Why is thread local storage so slow?

Question

I'm working on a custom mark-release style memory allocator for the D programming language that works by allocating from thread-local regions. It seems that the thread local storage bottleneck is causing a huge (~50%) slowdown in allocating memory from these regions compared to an otherwise identical single threaded version of the code, even after designing my code to have only one TLS lookup per allocation/deallocation. This is based on allocating/freeing memory a large number of times in a loop, and I'm trying to figure out if it's an artifact of my benchmarking method. My understanding is that thread local storage should basically just involve accessing something through an extra layer of indirection, similar to accessing a variable via a pointer. Is this incorrect? How much overhead does thread-local storage typically have?
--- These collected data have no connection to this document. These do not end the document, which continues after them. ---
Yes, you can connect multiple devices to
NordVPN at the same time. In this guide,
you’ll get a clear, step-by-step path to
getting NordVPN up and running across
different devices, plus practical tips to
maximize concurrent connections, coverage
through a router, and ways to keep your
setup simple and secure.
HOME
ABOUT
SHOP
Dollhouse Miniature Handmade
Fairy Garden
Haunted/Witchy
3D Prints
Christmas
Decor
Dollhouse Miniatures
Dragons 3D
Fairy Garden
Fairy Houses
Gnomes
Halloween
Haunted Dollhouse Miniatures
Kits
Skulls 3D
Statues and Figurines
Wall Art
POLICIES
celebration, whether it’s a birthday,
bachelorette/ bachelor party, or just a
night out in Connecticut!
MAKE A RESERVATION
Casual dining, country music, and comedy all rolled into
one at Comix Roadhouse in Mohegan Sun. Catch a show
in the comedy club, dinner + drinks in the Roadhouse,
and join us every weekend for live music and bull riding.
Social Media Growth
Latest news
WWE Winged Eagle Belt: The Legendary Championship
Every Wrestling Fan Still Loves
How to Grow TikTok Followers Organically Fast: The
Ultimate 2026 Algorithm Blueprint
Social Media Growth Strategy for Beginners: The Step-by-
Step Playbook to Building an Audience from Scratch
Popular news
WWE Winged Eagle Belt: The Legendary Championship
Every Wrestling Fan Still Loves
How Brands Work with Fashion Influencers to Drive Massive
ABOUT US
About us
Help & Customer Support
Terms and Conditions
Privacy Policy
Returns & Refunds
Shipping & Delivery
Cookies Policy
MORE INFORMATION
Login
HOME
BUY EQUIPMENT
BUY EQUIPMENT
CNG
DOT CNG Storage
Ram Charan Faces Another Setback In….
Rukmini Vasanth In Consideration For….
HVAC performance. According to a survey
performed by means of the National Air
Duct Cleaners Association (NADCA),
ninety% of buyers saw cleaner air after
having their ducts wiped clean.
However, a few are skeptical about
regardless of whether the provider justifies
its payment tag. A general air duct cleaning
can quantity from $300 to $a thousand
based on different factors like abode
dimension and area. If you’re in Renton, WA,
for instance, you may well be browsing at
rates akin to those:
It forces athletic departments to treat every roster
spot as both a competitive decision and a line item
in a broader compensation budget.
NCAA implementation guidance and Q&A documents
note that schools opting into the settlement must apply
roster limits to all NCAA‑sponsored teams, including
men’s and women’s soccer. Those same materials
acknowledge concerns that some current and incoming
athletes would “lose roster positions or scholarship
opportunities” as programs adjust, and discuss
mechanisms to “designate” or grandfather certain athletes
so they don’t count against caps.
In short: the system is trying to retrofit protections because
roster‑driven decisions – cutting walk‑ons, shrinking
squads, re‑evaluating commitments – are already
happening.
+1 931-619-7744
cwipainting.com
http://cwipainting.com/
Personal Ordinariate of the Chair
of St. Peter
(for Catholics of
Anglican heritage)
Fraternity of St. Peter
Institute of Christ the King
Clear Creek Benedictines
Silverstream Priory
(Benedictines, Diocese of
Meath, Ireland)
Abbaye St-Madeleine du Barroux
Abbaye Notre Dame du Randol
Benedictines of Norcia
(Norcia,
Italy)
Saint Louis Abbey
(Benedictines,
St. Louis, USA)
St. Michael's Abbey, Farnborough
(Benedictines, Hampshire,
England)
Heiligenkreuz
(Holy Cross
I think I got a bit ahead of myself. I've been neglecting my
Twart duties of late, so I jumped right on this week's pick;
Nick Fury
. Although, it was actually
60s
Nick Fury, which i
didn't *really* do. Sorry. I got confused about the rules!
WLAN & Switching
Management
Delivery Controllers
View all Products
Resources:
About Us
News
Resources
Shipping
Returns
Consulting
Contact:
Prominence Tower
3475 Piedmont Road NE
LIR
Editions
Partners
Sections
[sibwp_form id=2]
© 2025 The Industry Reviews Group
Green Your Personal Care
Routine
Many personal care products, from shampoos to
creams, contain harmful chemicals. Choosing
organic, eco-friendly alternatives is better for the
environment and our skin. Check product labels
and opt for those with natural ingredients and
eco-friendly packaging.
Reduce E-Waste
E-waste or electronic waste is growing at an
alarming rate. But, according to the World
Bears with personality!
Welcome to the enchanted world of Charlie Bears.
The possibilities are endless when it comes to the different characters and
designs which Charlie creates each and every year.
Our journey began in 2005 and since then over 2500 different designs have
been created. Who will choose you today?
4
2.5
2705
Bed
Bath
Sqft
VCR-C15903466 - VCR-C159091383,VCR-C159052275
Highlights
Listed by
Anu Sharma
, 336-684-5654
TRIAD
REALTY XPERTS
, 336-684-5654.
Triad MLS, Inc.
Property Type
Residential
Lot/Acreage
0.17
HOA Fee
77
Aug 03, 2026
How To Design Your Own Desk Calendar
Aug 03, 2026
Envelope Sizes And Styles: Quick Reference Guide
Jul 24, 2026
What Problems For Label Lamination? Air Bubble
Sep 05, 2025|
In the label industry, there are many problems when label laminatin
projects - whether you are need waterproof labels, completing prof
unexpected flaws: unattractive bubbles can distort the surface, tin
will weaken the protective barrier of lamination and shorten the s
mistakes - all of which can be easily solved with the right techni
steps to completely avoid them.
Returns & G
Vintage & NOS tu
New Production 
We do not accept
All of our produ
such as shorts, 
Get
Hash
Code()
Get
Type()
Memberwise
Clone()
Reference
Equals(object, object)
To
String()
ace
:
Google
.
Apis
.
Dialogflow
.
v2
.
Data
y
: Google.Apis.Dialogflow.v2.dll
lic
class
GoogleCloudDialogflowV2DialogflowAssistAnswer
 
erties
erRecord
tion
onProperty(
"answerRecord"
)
Note: Although I mention D, I'm also interested in general answers that aren't specific to D, since D's implementation of thread-local storage will likely improve if it is slower than the best implementations.

Answer 1

The speed depends on the TLS implementation.

Yes, you are correct that TLS can be as fast as a pointer lookup. It can even be faster on systems with a memory management unit.

For the pointer lookup you need help from the scheduler though. The scheduler must - on a task switch - update the pointer to the TLS data.

Another fast way to implement TLS is via the Memory Management Unit. Here the TLS is treated like any other data with the exception that TLS variables are allocated in a special segment. The scheduler will - on task switch - map the correct chunk of memory into the address space of the task.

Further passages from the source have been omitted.